Exercise directions:
Write out the following records exactly, each one in full.

Extracted data:
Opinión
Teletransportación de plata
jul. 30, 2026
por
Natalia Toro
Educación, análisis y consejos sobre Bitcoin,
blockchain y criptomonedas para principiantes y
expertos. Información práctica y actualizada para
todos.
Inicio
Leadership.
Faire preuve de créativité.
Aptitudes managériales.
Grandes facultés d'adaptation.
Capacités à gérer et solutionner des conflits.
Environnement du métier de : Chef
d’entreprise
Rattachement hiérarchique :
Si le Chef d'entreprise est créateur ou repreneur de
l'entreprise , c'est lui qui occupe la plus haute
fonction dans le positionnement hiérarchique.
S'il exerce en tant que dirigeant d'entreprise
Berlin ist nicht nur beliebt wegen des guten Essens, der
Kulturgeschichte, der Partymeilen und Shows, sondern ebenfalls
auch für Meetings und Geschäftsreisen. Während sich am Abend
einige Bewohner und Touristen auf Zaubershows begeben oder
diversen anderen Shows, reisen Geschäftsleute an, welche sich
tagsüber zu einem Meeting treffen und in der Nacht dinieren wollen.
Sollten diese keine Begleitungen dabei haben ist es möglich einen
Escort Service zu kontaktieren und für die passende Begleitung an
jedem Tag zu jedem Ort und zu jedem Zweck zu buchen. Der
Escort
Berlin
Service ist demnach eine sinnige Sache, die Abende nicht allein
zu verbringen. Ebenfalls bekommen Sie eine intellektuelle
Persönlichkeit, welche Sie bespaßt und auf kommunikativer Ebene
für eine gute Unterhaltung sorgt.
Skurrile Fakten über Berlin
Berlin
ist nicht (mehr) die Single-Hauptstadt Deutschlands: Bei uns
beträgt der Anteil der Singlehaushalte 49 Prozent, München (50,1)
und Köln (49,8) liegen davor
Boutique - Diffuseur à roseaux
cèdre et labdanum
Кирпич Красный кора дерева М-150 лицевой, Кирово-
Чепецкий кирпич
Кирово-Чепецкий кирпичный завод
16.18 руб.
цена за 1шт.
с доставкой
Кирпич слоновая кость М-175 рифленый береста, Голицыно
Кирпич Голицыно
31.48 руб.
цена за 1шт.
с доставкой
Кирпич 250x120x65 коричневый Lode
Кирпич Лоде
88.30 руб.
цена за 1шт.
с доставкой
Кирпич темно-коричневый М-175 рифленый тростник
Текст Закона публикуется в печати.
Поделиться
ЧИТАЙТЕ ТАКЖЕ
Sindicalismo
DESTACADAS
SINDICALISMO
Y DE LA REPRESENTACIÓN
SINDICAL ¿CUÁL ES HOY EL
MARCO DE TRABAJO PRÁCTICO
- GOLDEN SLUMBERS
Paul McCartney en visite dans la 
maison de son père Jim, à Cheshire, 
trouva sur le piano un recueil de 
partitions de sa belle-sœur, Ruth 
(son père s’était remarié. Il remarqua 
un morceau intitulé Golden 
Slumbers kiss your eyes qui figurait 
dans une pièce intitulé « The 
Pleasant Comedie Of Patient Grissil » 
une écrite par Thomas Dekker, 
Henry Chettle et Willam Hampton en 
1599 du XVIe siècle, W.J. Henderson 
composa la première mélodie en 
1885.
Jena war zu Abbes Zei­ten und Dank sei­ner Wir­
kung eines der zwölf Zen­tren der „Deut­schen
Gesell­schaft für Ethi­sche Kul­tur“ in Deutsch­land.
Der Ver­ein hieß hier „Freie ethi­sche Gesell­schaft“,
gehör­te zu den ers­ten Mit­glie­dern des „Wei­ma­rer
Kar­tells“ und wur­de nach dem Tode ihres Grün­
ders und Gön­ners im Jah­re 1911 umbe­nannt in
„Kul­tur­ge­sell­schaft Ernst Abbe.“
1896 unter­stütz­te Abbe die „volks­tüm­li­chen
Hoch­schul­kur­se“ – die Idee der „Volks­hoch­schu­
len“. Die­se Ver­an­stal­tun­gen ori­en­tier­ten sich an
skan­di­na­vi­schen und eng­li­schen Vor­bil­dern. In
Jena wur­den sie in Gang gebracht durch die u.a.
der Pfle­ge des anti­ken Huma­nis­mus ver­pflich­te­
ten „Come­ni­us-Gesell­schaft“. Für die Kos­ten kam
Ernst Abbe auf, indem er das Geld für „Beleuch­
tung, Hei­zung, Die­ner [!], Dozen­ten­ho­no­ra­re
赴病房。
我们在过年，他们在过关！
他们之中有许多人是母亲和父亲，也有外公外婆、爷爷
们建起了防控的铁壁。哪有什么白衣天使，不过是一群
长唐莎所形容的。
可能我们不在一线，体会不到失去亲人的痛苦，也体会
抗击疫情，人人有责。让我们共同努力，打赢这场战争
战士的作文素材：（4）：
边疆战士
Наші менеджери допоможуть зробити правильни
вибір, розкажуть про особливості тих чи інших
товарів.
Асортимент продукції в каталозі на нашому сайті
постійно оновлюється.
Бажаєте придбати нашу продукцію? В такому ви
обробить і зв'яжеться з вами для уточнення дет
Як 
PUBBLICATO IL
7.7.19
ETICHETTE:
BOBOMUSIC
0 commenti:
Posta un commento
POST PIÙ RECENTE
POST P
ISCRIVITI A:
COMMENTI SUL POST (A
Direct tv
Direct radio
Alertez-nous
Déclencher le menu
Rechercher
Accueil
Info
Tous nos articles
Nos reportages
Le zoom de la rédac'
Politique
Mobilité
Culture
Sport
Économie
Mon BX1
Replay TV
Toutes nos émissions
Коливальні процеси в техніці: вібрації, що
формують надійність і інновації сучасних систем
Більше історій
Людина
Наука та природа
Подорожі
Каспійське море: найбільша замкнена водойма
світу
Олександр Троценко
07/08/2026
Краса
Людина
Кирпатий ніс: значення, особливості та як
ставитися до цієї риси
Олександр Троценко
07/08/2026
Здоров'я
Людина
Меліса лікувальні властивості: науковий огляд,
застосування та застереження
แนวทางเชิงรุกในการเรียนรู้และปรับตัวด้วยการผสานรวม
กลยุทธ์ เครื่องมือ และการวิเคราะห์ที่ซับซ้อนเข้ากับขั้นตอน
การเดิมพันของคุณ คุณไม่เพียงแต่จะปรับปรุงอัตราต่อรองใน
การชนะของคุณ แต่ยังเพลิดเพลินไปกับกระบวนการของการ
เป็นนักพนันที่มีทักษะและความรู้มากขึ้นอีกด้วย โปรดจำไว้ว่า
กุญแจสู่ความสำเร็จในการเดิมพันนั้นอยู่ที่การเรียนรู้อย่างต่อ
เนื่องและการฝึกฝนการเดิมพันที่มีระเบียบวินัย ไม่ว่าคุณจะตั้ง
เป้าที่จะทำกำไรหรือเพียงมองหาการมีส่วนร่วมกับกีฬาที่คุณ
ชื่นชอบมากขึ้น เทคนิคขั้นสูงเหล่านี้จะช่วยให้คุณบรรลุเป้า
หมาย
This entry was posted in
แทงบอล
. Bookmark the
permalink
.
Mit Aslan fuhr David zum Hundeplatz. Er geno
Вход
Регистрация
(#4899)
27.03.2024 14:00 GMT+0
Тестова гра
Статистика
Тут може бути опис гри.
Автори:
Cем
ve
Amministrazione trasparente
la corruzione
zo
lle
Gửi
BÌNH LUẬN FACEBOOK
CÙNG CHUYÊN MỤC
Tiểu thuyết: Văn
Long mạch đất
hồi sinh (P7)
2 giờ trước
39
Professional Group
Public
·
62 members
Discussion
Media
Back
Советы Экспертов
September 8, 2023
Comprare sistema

Result of this task:
Opinión
Teletransportación de plata
jul. 30, 2026
por
Natalia Toro
Educación, análisis y consejos sobre Bitcoin,
blockchain y criptomonedas para principiantes y
expertos. Información práctica y actualizada para
todos.
Inicio
Leadership.
Faire preuve de créativité.
Aptitudes managériales.
Grandes facultés d'adaptation.
Capacités à gérer et solutionner des conflits.
Environnement du métier de : Chef
d’entreprise
Rattachement hiérarchique :
Si le Chef d'entreprise est créateur ou repreneur de
l'entreprise , c'est lui qui occupe la plus haute
fonction dans le positionnement hiérarchique.
S'il exerce en tant que dirigeant d'entreprise
Berlin ist nicht nur beliebt wegen des guten Essens, der
Kulturgeschichte, der Partymeilen und Shows, sondern ebenfalls
auch für Meetings und Geschäftsreisen. Während sich am Abend
einige Bewohner und Touristen auf Zaubershows begeben oder
diversen anderen Shows, reisen Geschäftsleute an, welche sich
tagsüber zu einem Meeting treffen und in der Nacht dinieren wollen.
Sollten diese keine Begleitungen dabei haben ist es möglich einen
Escort Service zu kontaktieren und für die passende Begleitung an
jedem Tag zu jedem Ort und zu jedem Zweck zu buchen. Der
Escort
Berlin
Service ist demnach eine sinnige Sache, die Abende nicht allein
zu verbringen. Ebenfalls bekommen Sie eine intellektuelle
Persönlichkeit, welche Sie bespaßt und auf kommunikativer Ebene
für eine gute Unterhaltung sorgt.
Skurrile Fakten über Berlin
Berlin
ist nicht (mehr) die Single-Hauptstadt Deutschlands: Bei uns
beträgt der Anteil der Singlehaushalte 49 Prozent, München (50,1)
und Köln (49,8) liegen davor
Boutique - Diffuseur à roseaux
cèdre et labdanum
Кирпич Красный кора дерева М-150 лицевой, Кирово-
Чепецкий кирпич
Кирово-Чепецкий кирпичный завод
16.18 руб.
цена за 1шт.
с доставкой
Кирпич слоновая кость М-175 рифленый береста, Голицыно
Кирпич Голицыно
31.48 руб.
цена за 1шт.
с доставкой
Кирпич 250x120x65 коричневый Lode
Кирпич Лоде
88.30 руб.
цена за 1шт.
с доставкой
Кирпич темно-коричневый М-175 рифленый тростник
Текст Закона публикуется в печати.
Поделиться
ЧИТАЙТЕ ТАКЖЕ
Sindicalismo
DESTACADAS
SINDICALISMO
Y DE LA REPRESENTACIÓN
SINDICAL ¿CUÁL ES HOY EL
MARCO DE TRABAJO PRÁCTICO
- GOLDEN SLUMBERS
Paul McCartney en visite dans la 
maison de son père Jim, à Cheshire, 
trouva sur le piano un recueil de 
partitions de sa belle-sœur, Ruth 
(son père s’était remarié. Il remarqua 
un morceau intitulé Golden 
Slumbers kiss your eyes qui figurait 
dans une pièce intitulé « The 
Pleasant Comedie Of Patient Grissil » 
une écrite par Thomas Dekker, 
Henry Chettle et Willam Hampton en 
1599 du XVIe siècle, W.J. Henderson 
composa la première mélodie en 
1885.
Jena war zu Abbes Zei­ten und Dank sei­ner Wir­
kung eines der zwölf Zen­tren der „Deut­schen
Gesell­schaft für Ethi­sche Kul­tur“ in Deutsch­land.
Der Ver­ein hieß hier „Freie ethi­sche Gesell­schaft“,
gehör­te zu den ers­ten Mit­glie­dern des „Wei­ma­rer
Kar­tells“ und wur­de nach dem Tode ihres Grün­
ders und Gön­ners im Jah­re 1911 umbe­nannt in
„Kul­tur­ge­sell­schaft Ernst Abbe.“
1896 unter­stütz­te Abbe die „volks­tüm­li­chen
Hoch­schul­kur­se“ – die Idee der „Volks­hoch­schu­
len“. Die­se Ver­an­stal­tun­gen ori­en­tier­ten sich an
skan­di­na­vi­schen und eng­li­schen Vor­bil­dern. In
Jena wur­den sie in Gang gebracht durch die u.a.
der Pfle­ge des anti­ken Huma­nis­mus ver­pflich­te­
ten „Come­ni­us-Gesell­schaft“. Für die Kos­ten kam
Ernst Abbe auf, indem er das Geld für „Beleuch­
tung, Hei­zung, Die­ner [!], Dozen­ten­ho­no­ra­re
赴病房。
我们在过年，他们在过关！
他们之中有许多人是母亲和父亲，也有外公外婆、爷爷
们建起了防控的铁壁。哪有什么白衣天使，不过是一群
长唐莎所形容的。
可能我们不在一线，体会不到失去亲人的痛苦，也体会
抗击疫情，人人有责。让我们共同努力，打赢这场战争
战士的作文素材：（4）：
边疆战士
Наші менеджери допоможуть зробити правильни
вибір, розкажуть про особливості тих чи інших
товарів.
Асортимент продукції в каталозі на нашому сайті
постійно оновлюється.
Бажаєте придбати нашу продукцію? В такому ви
обробить і зв'яжеться з вами для уточнення дет
Як 
PUBBLICATO IL
7.7.19
ETICHETTE:
BOBOMUSIC
0 commenti:
Posta un commento
POST PIÙ RECENTE
POST P
ISCRIVITI A:
COMMENTI SUL POST (A
Direct tv
Direct radio
Alertez-nous
Déclencher le menu
Rechercher
Accueil
Info
Tous nos articles
Nos reportages
Le zoom de la rédac'
Politique
Mobilité
Culture
Sport
Économie
Mon BX1
Replay TV
Toutes nos émissions
Коливальні процеси в техніці: вібрації, що
формують надійність і інновації сучасних систем
Більше історій
Людина
Наука та природа
Подорожі
Каспійське море: найбільша замкнена водойма
світу
Олександр Троценко
07/08/2026
Краса
Людина
Кирпатий ніс: значення, особливості та як
ставитися до цієї риси
Олександр Троценко
07/08/2026
Здоров'я
Людина
Меліса лікувальні властивості: науковий огляд,
застосування та застереження
แนวทางเชิงรุกในการเรียนรู้และปรับตัวด้วยการผสานรวม
กลยุทธ์ เครื่องมือ และการวิเคราะห์ที่ซับซ้อนเข้ากับขั้นตอน
การเดิมพันของคุณ คุณไม่เพียงแต่จะปรับปรุงอัตราต่อรองใน
การชนะของคุณ แต่ยังเพลิดเพลินไปกับกระบวนการของการ
เป็นนักพนันที่มีทักษะและความรู้มากขึ้นอีกด้วย โปรดจำไว้ว่า
กุญแจสู่ความสำเร็จในการเดิมพันนั้นอยู่ที่การเรียนรู้อย่างต่อ
เนื่องและการฝึกฝนการเดิมพันที่มีระเบียบวินัย ไม่ว่าคุณจะตั้ง
เป้าที่จะทำกำไรหรือเพียงมองหาการมีส่วนร่วมกับกีฬาที่คุณ
ชื่นชอบมากขึ้น เทคนิคขั้นสูงเหล่านี้จะช่วยให้คุณบรรลุเป้า
หมาย
This entry was posted in
แทงบอล
. Bookmark the
permalink
.
Mit Aslan fuhr David zum Hundeplatz. Er geno
Вход
Регистрация
(#4899)
27.03.2024 14:00 GMT+0
Тестова гра
Статистика
Тут може бути опис гри.
Автори:
Cем
ve
Amministrazione trasparente
la corruzione
zo
lle
Gửi
BÌNH LUẬN FACEBOOK
CÙNG CHUYÊN MỤC
Tiểu thuyết: Văn
Long mạch đất
hồi sinh (P7)
2 giờ trước
39
Professional Group
Public
·
62 members
Discussion
Media
Back
Советы Экспертов
September 8, 2023
Comprare sistema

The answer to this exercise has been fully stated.